From the New York Times: “It used to be called illegitimacy. Now it is the new normal. After steadily rising for five decades, the share of children born to unmarried women has crossed a threshold: more than half of births to American women under 30 occur outside marriage. “ The article has been getting a good deal of attention, and is in fact worth reading as it probes more thoroughly into the subject than one would expect from a short piece in this paper. An even shorter companion piece is also worth reading. The articles acknowledge the contribution of the welfare state to illegitimacy, as well as declining social stigma and the sexual revolution. Economic conditions are also considered, as they should be, for the problem is more complex than some on the Right would acknowledge. It’s no longer as simple as abstaining during the teen years and then getting married and settling down to raise a family–for many Americas the jobs aren’t there.
But rather than rehashing the points mentioned in the article I’d like to focus on how it illustrates the limits of the cultural ideal of responsible hedonism. The message that the successful are taught is to have fun, but not to screw up their future. Use contraception, get an abortion if that fails, stay in school, get your degree, get your career settled, and then marry someone else from your income/educational bracket and have one to three kids. And this model works for some people in our society (the middle-upper class). It may be immoral, but it works. Indulgence is tempered by interest in personal advancement.

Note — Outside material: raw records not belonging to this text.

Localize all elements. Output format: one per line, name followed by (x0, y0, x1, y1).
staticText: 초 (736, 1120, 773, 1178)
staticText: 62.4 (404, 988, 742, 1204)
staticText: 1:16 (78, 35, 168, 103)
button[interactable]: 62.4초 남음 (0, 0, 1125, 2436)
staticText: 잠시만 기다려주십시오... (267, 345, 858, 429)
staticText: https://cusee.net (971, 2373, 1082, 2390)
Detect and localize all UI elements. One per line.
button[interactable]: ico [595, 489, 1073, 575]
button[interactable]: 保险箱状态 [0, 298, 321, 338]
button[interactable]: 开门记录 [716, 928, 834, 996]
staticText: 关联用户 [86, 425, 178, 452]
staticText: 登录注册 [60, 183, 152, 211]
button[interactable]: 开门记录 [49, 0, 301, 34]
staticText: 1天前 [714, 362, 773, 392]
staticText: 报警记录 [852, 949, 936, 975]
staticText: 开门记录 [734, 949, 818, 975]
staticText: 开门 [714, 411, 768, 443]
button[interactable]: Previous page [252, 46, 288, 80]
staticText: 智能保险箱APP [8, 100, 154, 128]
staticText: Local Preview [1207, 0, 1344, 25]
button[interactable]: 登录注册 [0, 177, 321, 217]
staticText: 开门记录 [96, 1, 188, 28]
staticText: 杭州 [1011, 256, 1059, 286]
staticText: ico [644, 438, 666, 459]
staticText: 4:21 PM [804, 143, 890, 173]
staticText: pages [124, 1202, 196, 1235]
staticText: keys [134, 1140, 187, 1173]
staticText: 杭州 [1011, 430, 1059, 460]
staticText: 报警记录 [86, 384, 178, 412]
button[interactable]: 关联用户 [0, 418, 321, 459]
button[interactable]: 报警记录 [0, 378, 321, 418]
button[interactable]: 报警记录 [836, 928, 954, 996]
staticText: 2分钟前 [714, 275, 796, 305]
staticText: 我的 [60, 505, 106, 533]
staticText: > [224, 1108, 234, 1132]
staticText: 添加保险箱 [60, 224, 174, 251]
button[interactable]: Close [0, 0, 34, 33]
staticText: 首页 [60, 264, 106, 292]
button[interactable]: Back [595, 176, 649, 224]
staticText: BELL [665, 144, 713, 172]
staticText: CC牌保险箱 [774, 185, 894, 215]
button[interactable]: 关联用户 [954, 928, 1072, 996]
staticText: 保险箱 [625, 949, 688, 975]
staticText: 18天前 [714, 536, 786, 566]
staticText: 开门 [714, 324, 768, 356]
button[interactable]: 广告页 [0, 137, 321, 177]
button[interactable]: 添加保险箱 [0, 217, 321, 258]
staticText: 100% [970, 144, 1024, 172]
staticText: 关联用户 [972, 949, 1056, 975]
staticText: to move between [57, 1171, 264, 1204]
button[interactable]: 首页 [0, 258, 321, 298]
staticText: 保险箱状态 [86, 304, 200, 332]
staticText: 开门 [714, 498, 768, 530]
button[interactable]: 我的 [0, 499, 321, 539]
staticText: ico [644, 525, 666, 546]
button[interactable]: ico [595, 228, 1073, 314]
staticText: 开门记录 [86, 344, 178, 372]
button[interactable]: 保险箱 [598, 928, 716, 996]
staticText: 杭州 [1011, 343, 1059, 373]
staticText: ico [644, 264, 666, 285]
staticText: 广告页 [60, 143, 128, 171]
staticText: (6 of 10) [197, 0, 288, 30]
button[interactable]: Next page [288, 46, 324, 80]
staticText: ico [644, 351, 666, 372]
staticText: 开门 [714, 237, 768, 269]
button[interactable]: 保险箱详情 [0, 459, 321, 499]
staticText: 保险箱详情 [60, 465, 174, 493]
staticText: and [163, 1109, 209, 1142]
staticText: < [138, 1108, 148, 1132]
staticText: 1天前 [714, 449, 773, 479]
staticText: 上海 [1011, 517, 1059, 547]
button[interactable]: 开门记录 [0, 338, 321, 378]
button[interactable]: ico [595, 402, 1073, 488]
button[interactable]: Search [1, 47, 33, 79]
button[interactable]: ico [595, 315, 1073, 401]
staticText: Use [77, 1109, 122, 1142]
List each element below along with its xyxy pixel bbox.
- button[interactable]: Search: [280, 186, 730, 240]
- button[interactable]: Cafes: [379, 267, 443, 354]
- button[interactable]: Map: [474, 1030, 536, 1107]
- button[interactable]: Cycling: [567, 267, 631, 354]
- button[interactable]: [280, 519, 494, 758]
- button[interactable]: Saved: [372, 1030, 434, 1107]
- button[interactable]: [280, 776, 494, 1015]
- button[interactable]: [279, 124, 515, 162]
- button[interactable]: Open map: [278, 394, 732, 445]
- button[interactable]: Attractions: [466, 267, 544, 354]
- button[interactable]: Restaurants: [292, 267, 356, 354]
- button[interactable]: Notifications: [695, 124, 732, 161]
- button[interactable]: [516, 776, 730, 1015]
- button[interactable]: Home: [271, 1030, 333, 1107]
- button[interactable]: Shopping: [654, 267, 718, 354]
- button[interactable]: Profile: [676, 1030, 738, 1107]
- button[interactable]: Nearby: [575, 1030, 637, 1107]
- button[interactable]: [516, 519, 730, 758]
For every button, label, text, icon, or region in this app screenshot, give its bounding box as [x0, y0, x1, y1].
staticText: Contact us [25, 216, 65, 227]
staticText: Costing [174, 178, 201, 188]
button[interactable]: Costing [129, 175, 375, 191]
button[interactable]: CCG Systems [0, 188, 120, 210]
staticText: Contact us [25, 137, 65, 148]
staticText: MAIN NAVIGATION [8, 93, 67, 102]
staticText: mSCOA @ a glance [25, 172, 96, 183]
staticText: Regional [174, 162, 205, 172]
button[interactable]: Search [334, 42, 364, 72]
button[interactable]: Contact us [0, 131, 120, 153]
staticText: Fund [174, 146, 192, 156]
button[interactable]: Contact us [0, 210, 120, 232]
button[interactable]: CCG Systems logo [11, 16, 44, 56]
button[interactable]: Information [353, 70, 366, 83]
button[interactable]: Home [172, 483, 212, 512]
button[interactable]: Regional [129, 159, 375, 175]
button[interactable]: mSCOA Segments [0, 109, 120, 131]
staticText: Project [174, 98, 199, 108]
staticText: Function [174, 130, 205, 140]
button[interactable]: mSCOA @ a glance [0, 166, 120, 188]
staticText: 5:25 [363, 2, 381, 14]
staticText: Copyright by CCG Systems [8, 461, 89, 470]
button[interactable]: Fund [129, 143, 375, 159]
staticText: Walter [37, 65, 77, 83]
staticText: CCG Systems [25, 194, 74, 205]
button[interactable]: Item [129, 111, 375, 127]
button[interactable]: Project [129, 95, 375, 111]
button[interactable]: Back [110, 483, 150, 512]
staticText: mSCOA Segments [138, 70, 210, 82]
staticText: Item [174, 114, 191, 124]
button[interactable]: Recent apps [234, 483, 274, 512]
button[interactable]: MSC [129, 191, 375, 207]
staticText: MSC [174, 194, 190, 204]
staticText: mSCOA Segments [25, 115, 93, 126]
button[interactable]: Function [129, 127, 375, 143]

But this model has little to offer others. For every young woman who’s careful lest her promiscuity interfere with her plans for med school there are a dozen who don’t have such plans to be interfered with–who will never have such plans, because they are not among of the fortunate born with a high IQ. The average person is uninterested in the mores of the upper-middle class’ responsible hedonism because there isn’t much benefit to them from it, or at least it appears that way. There is, of course, a world of difference between working class respectability (something that was prevalent not that long ago in this country) and the permanent dependency of the underclass, but the difference isn’t realized by telling people to follow their dreams of advanced degrees and professional careers. Most people aren’t cut out for that. Community college classes perhaps. Vocational training. But their career dreams will not be ruined by having a baby, in part because they don’t have career dreams. They’d like more money, but they are unlikely to be driven by a particular passion for their work. To the extent that they might have dreams, it would be of a working class respectability. Family, house, tolerable job–the desires of the great mass of mankind. And the fulfillment of these increasingly has nothing to do with marriage.